| Task statement |
All of the records that follow need to be copied word for word, without the pictures.
──────
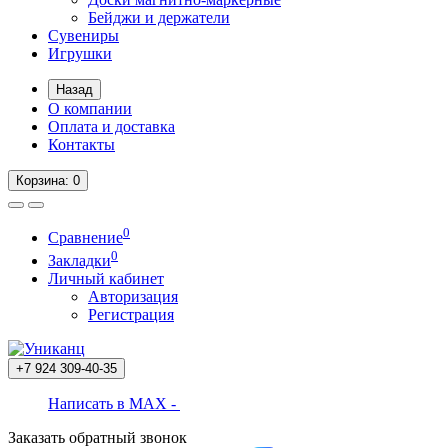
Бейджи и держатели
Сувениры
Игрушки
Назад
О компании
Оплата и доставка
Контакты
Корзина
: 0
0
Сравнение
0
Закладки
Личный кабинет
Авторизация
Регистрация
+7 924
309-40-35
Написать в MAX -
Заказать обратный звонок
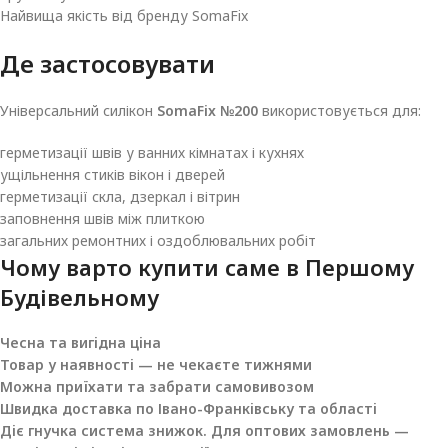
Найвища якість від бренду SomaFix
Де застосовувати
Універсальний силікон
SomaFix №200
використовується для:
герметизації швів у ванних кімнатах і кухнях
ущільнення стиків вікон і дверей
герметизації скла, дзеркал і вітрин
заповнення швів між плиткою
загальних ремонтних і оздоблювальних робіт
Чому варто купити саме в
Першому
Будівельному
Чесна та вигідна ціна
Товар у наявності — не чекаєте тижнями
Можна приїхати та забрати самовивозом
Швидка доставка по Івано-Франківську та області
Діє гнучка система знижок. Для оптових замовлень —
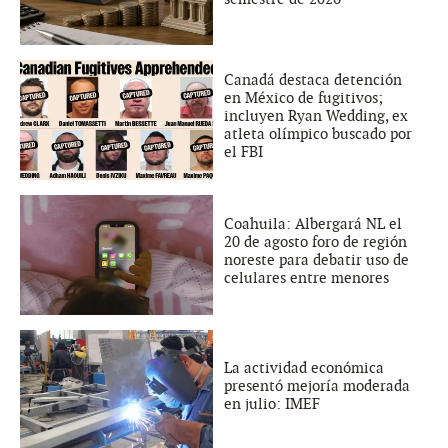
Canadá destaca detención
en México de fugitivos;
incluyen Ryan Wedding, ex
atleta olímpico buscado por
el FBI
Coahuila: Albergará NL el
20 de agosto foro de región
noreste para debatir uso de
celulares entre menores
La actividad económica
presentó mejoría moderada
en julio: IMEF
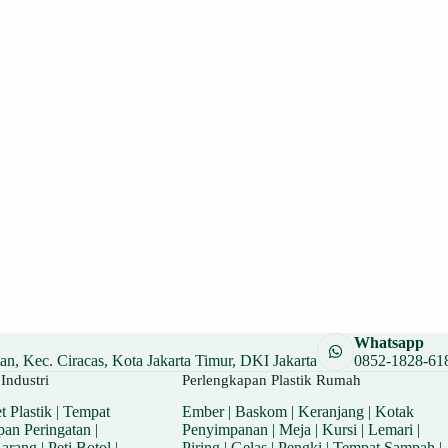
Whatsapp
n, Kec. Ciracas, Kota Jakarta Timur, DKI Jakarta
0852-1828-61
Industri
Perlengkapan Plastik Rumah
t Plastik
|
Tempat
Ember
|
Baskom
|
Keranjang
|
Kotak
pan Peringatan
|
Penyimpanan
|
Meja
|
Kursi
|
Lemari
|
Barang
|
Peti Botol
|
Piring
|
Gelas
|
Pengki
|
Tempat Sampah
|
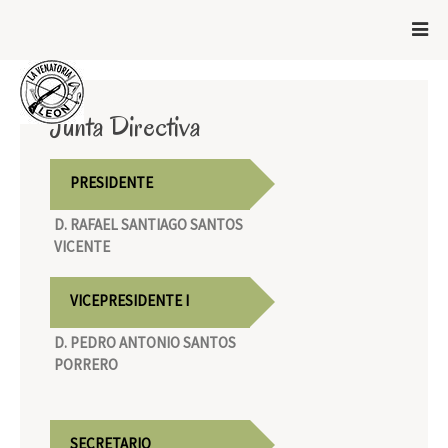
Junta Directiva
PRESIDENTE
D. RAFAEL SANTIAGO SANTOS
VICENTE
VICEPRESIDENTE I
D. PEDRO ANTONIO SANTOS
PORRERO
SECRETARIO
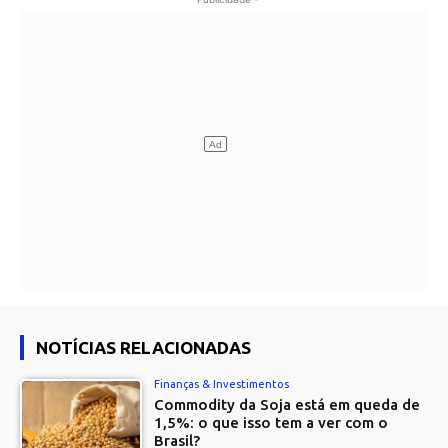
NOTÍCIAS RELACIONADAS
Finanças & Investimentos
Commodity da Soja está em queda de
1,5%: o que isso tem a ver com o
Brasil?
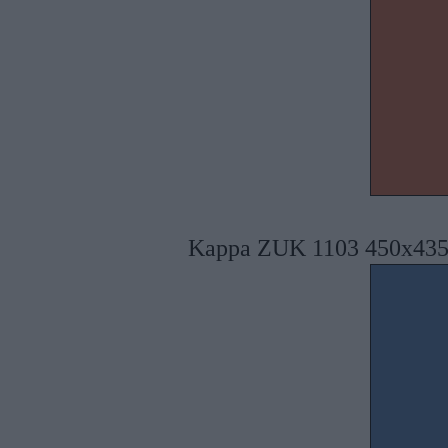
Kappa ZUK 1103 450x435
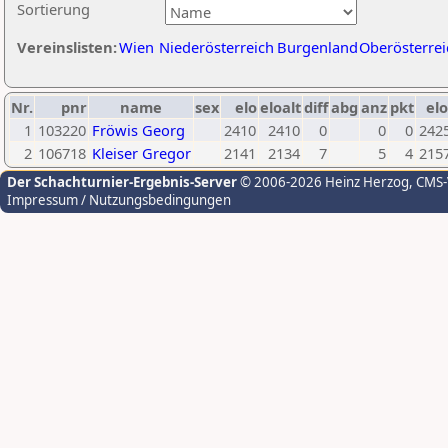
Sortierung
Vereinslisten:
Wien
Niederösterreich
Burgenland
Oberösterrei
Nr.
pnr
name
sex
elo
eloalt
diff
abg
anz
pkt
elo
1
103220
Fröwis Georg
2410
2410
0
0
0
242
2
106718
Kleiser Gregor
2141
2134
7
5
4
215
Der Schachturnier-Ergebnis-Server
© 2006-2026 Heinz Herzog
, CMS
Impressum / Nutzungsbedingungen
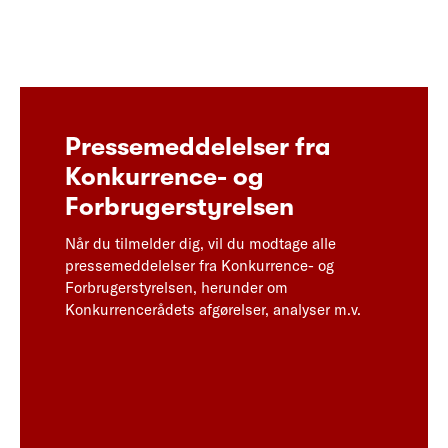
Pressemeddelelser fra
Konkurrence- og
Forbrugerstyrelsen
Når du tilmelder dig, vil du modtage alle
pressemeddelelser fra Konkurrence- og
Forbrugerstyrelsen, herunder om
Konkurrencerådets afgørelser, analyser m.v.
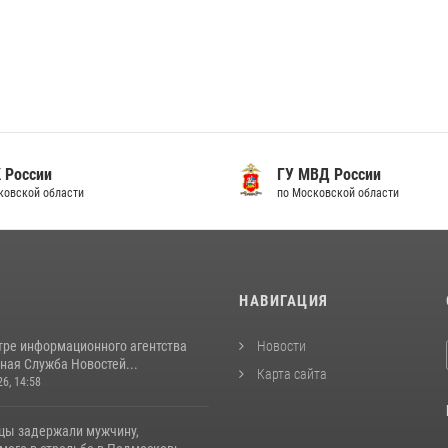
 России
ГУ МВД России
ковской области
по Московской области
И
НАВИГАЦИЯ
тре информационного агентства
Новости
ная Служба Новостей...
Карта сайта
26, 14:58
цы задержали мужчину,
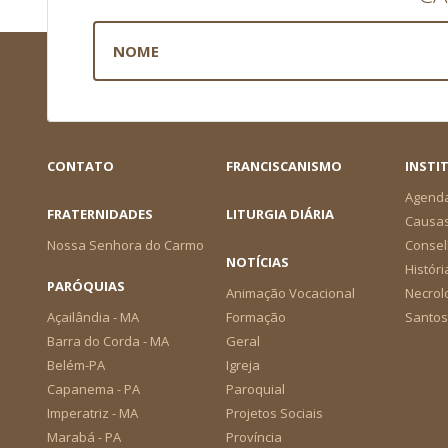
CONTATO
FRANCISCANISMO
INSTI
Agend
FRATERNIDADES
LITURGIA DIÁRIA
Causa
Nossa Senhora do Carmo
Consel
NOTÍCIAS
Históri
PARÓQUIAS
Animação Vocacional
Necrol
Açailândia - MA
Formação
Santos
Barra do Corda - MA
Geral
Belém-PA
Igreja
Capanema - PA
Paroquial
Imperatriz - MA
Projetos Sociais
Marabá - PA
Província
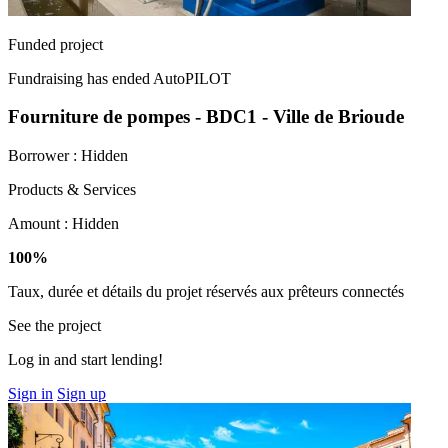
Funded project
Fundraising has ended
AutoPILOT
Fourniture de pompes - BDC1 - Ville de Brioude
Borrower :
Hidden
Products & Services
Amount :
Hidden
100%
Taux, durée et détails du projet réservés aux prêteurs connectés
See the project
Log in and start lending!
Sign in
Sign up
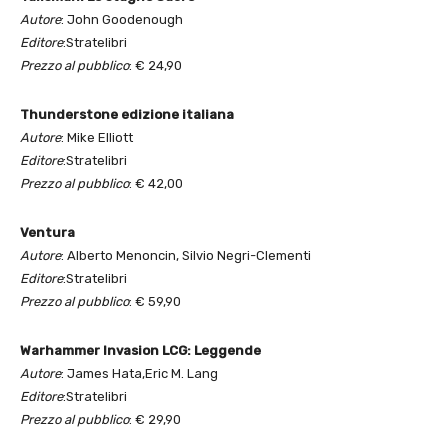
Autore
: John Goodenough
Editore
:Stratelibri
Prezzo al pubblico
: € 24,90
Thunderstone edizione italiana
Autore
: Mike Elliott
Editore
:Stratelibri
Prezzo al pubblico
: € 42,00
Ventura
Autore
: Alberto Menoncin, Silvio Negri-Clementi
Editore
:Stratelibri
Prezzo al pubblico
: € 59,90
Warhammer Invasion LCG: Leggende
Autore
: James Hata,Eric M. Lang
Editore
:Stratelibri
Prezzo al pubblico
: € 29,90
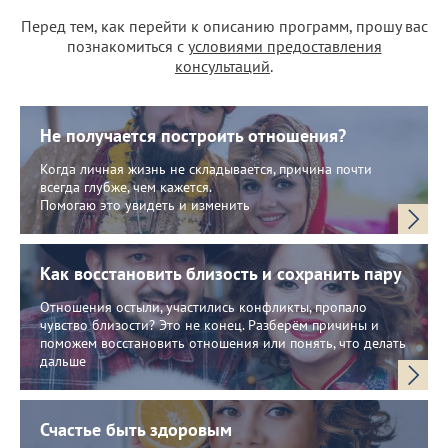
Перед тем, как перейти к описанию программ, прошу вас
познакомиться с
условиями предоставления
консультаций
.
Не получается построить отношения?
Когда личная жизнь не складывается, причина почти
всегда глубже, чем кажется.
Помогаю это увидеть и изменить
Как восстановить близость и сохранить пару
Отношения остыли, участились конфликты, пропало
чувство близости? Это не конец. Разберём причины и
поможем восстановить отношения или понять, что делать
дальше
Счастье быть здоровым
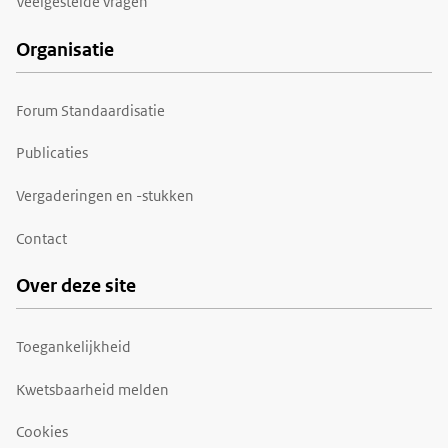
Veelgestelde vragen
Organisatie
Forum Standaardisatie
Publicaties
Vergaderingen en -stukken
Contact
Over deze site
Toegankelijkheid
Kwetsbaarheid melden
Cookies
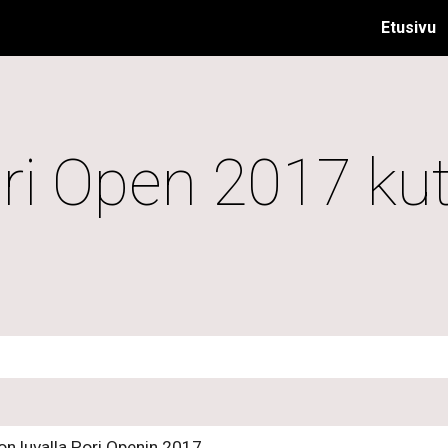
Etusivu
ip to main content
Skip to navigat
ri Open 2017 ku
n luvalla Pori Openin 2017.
──────
| Expected answer |
Бейджи и держатели
Сувениры
Игрушки
Назад
О компании
Оплата и доставка
Контакты
Корзина
: 0
0
Сравнение
0
Закладки
Личный кабинет
Авторизация
Регистрация
+7 924
309-40-35
Написать в MAX -
Заказать обратный звонок
Найвища якість від бренду SomaFix
Де застосовувати
Універсальний силікон
SomaFix №200
використовується для:
герметизації швів у ванних кімнатах і кухнях
ущільнення стиків вікон і дверей
герметизації скла, дзеркал і вітрин
заповнення швів між плиткою
загальних ремонтних і оздоблювальних робіт
Чому варто купити саме в
Першому
Будівельному
Чесна та вигідна ціна
Товар у наявності — не чекаєте тижнями
Можна приїхати та забрати самовивозом
Швидка доставка по Івано-Франківську та області
Діє гнучка система знижок. Для оптових замовлень —
Canadá destaca detención
en México de fugitivos;
incluyen Ryan Wedding, ex
atleta olímpico buscado por
el FBI
Coahuila: Albergará NL el
20 de agosto foro de región
noreste para debatir uso de
celulares entre menores
La actividad económica
presentó mejoría moderada
en julio: IMEF
Whatsapp
n, Kec. Ciracas, Kota Jakarta Timur, DKI Jakarta
0852-1828-61
Industri
Perlengkapan Plastik Rumah
t Plastik
|
Tempat
Ember
|
Baskom
|
Keranjang
|
Kotak
pan Peringatan
|
Penyimpanan
|
Meja
|
Kursi
|
Lemari
|
Barang
|
Peti Botol
|
Piring
|
Gelas
|
Pengki
|
Tempat Sampah
|
Junta Directiva
PRESIDENTE
D. RAFAEL SANTIAGO SANTOS
VICENTE
VICEPRESIDENTE I
D. PEDRO ANTONIO SANTOS
PORRERO
SECRETARIO
NOTÍCIAS RELACIONADAS
Finanças & Investimentos
Commodity da Soja está em queda de
1,5%: o que isso tem a ver com o
Brasil?
Kappa ZUK 1103 450x435
Sortierung
Vereinslisten:
Wien
Niederösterreich
Burgenland
Oberösterrei
Nr.
pnr
name
sex
elo
eloalt
diff
abg
anz
pkt
elo
1
103220
Fröwis Georg
2410
2410
0
0
0
242
2
106718
Kleiser Gregor
2141
2134
7
5
4
215
Der Schachturnier-Ergebnis-Server
© 2006-2026 Heinz Herzog
, CMS
Impressum / Nutzungsbedingungen
Pressemeddelelser fra
Konkurrence- og
Forbrugerstyrelsen
Når du tilmelder dig, vil du modtage alle
pressemeddelelser fra Konkurrence- og
Forbrugerstyrelsen, herunder om
Konkurrencerådets afgørelser, analyser m.v.
 России
ГУ МВД России
ковской области
по Московской области
И
НАВИГАЦИЯ
тре информационного агентства
Новости
ная Служба Новостей...
Карта сайта
26, 14:58
цы задержали мужчину,
CONTATO
FRANCISCANISMO
INSTI
Agend
FRATERNIDADES
LITURGIA DIÁRIA
Causa
Nossa Senhora do Carmo
Consel
NOTÍCIAS
Históri
PARÓQUIAS
Animação Vocacional
Necrol
Açailândia - MA
Formação
Santos
Barra do Corda - MA
Geral
Belém-PA
Igreja
Capanema - PA
Paroquial
Imperatriz - MA
Projetos Sociais
Marabá - PA
Província
Funded project
Fundraising has ended
AutoPILOT
Fourniture de pompes - BDC1 - Ville de Brioude
Borrower :
Hidden
Products & Services
Amount :
Hidden
100%
Taux, durée et détails du projet réservés aux prêteurs connectés
See the project
Log in and start lending!
Sign in
Sign up
Autore
: John Goodenough
Editore
:Stratelibri
Prezzo al pubblico
: € 24,90
Thunderstone edizione italiana
Autore
: Mike Elliott
Editore
:Stratelibri
Prezzo al pubblico
: € 42,00
Ventura
Autore
: Alberto Menoncin, Silvio Negri-Clementi
Editore
:Stratelibri
Prezzo al pubblico
: € 59,90
Warhammer Invasion LCG: Leggende
Autore
: James Hata,Eric M. Lang
Editore
:Stratelibri
Prezzo al pubblico
: € 29,90
Перед тем, как перейти к описанию программ, прошу вас
познакомиться с
условиями предоставления
консультаций
.
Не получается построить отношения?
Когда личная жизнь не складывается, причина почти
всегда глубже, чем кажется.
Помогаю это увидеть и изменить
Как восстановить близость и сохранить пару
Отношения остыли, участились конфликты, пропало
чувство близости? Это не конец. Разберём причины и
поможем восстановить отношения или понять, что делать
дальше
Счастье быть здоровым
Veelgestelde vragen
Organisatie
Forum Standaardisatie
Publicaties
Vergaderingen en -stukken
Contact
Over deze site
Toegankelijkheid
Kwetsbaarheid melden
Cookies
Etusivu
ip to main content
Skip to navigat
ri Open 2017 ku
n luvalla Pori Openin 2017.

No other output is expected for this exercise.